Abstract and Bio

    Jeremy Clark

    Concordia University, Canada

    The Bitcoin & Blockchain Technology Landscape

    Abstract

    Bitcoin has emerged as the most successful cryptographic currency in history. Within two years of its quiet launch in 2009, Bitcoin grew to comprise billions of dollars of economic value despite only cursory analysis of the system’s design. Since then, researchers have identified hidden-but-important properties of the system, developers and entrepreneurs have proposed promising alternatives and extensions, and major corporations have deployed technologies based on Bitcoin’s data-structure for distributed ledgers (the blockchain). In this talk, we trace Bitcoin’s origins and provide an overview of how it, and its components, are being applied to digital currency and other disintermediated services.


    Biography

    Jeremy Clark is an assistant professor at the Concordia Institute for Information Systems Engineering. He obtained his PhD from the University of Waterloo, where his dissertation, awarded Waterloo’s Gold Medal, was on designing and deploying secure voting systems that provide a provably correct tally, and included Scantegrity -- the first use of an end-to-end verifiable system in a public sector election. He recently became interested in Bitcoin and has contributed to one of the first academic papers in the area, several research projects, and a textbook. Beyond research, he has worked with several municipalities on voting technology and testified to the Canadian Senate on Bitcoin.

    Abstract and Bio

    François Laviolette

    Laval University, Canada

    Machine Learning, Big Data and Security

    Abstract

    (TBA)


    Biography

    François Laviolette is a full Professor at the department of Computer Science and Software Engineering of Laval University. He received his doctorate in graph theory at the University of Montreal in 1995. His thesis solved an old problem that had been studied among others by the mathematician Paul Erdos.

    For over 10 years, his main area of research has been Machine Learning. More specifically, he develops learning algorithms to solve new types of learning problems, including problems relating to genomics and proteomics. He is currently the director of the new Big Data Research Center at Laval University.

    Abstract and Bio

    Jean-Yves Marion

    LORIA, France

    A Morphological Approach to Binary Code Analysis

    Abstract

    Binary code analysis is a complex process which can be performed nowadays only by skilled cybersecurity experts whose workload just keeps increasing. Uses cases include vulnerabilities detection, testing, clustering and classification, malware analysis, etc... We develop a tool named Gorille, which is based on the reconstruction of an high level semantics for the binary code. Control flow graphs provide a fair level of abstraction to deal with the binary codes they represent. After applying some graph rewriting rules to normalize these graphs, our software tackles the subgraph search problem in a way which is both efficient and convenient for that kind of graphs. This technique is described as morphological analysis as it recognizes the whole shape of the malware.

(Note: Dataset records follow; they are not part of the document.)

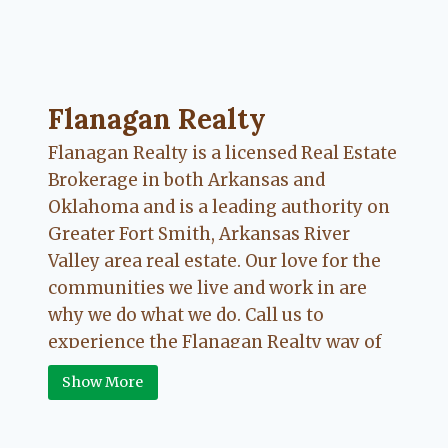
Flanagan Realty ... Content continues. Activate
Flanagan Realty
Flanagan Realty is a licensed Real Estate
Brokerage in both Arkansas and
Oklahoma and is a leading authority on
Greater Fort Smith, Arkansas River
Valley area real estate. Our love for the
communities we live and work in are
why we do what we do. Call us to
experience the Flanagan Realty way of
Real Estate.
Show More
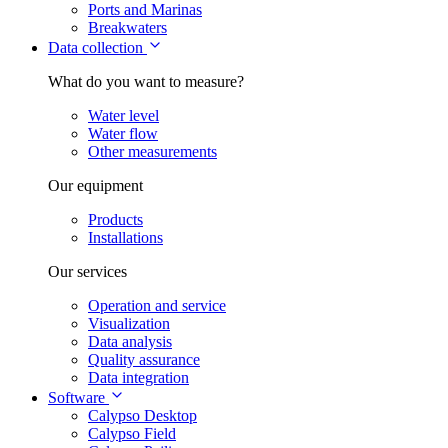
Ports and Marinas
Breakwaters
Data collection
What do you want to measure?
Water level
Water flow
Other measurements
Our equipment
Products
Installations
Our services
Operation and service
Visualization
Data analysis
Quality assurance
Data integration
Software
Calypso Desktop
Calypso Field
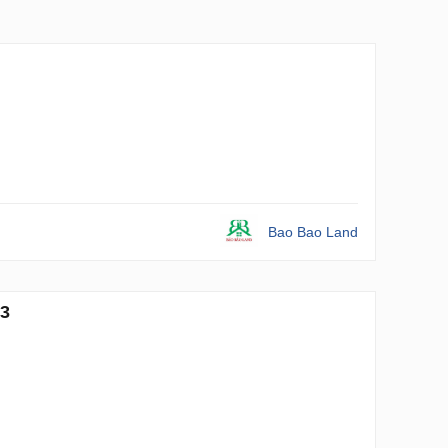
Bao Bao Land
93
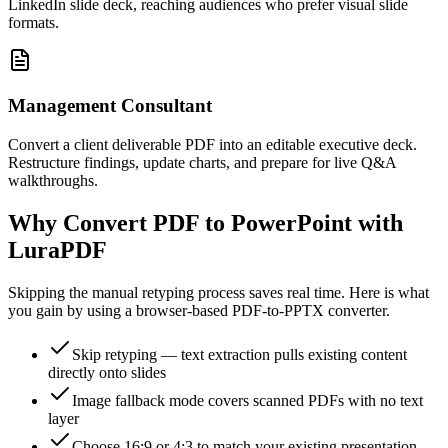
LinkedIn slide deck, reaching audiences who prefer visual slide
formats.
Management Consultant
Convert a client deliverable PDF into an editable executive deck.
Restructure findings, update charts, and prepare for live Q&A
walkthroughs.
Why Convert PDF to PowerPoint with
LuraPDF
Skipping the manual retyping process saves real time. Here is what
you gain by using a browser-based PDF-to-PPTX converter.
Skip retyping — text extraction pulls existing content
directly onto slides
Image fallback mode covers scanned PDFs with no text
layer
Choose 16:9 or 4:3 to match your existing presentation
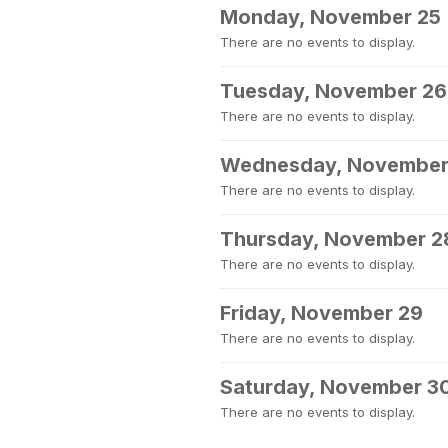
Monday, November 25
There are no events to display.
Tuesday, November 26
There are no events to display.
Wednesday, November
There are no events to display.
Thursday, November 2
There are no events to display.
Friday, November 29
There are no events to display.
Saturday, November 3
There are no events to display.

    That being said, some pitfalls still need to be considered. First of all, the output can only get as good as the input data. And it is known that static disassembly cannot produce the perfect control flow graph since this problem is undecidable. As a matter of facts, malware heavily use obfuscation techniques such as opaque predicates to hide their payloads and confuse analyses. Dynamic analysis should then be used along with static disassembly to combine their strengths. Another dangerous pitfall feared by every expert is the so-called false positives rate : false alarms that make them waste indeed a precious time assessing the reality of the threat. Shared binary code is not always relevant as many software embed static standard libraries. Gorille's solution to this issue lies in graph rewriting. By rewriting classic subgraphs into configuration-based special nodes, we even obtain an higher abstraction of the control flow graph.


    Biography

    Jean-Yves Marion is professor at Université de Lorraine, France. He is the director of the computer science lab LORIA (www.loria.fr) which is affiliated to CNRS, Inria and Université de Lorraine. He got his habilitation in 2002 from Université Nancy 2 and his Phd Thesis from Université Paris 7. He spent two years at Indiana University. His research interests are in two main domains: (i) in proof theory and computation complexity, and (ii) in computer security and more specifically in malware. He is one of the co-founder of the High Security Lab (LHS) which was in 2010 a unique research platform to conduct computer security experiments. He published about 80 papers and supervised about 25 PhD thesis. Since 2015, he is a senior member of Institut Universitaire de France.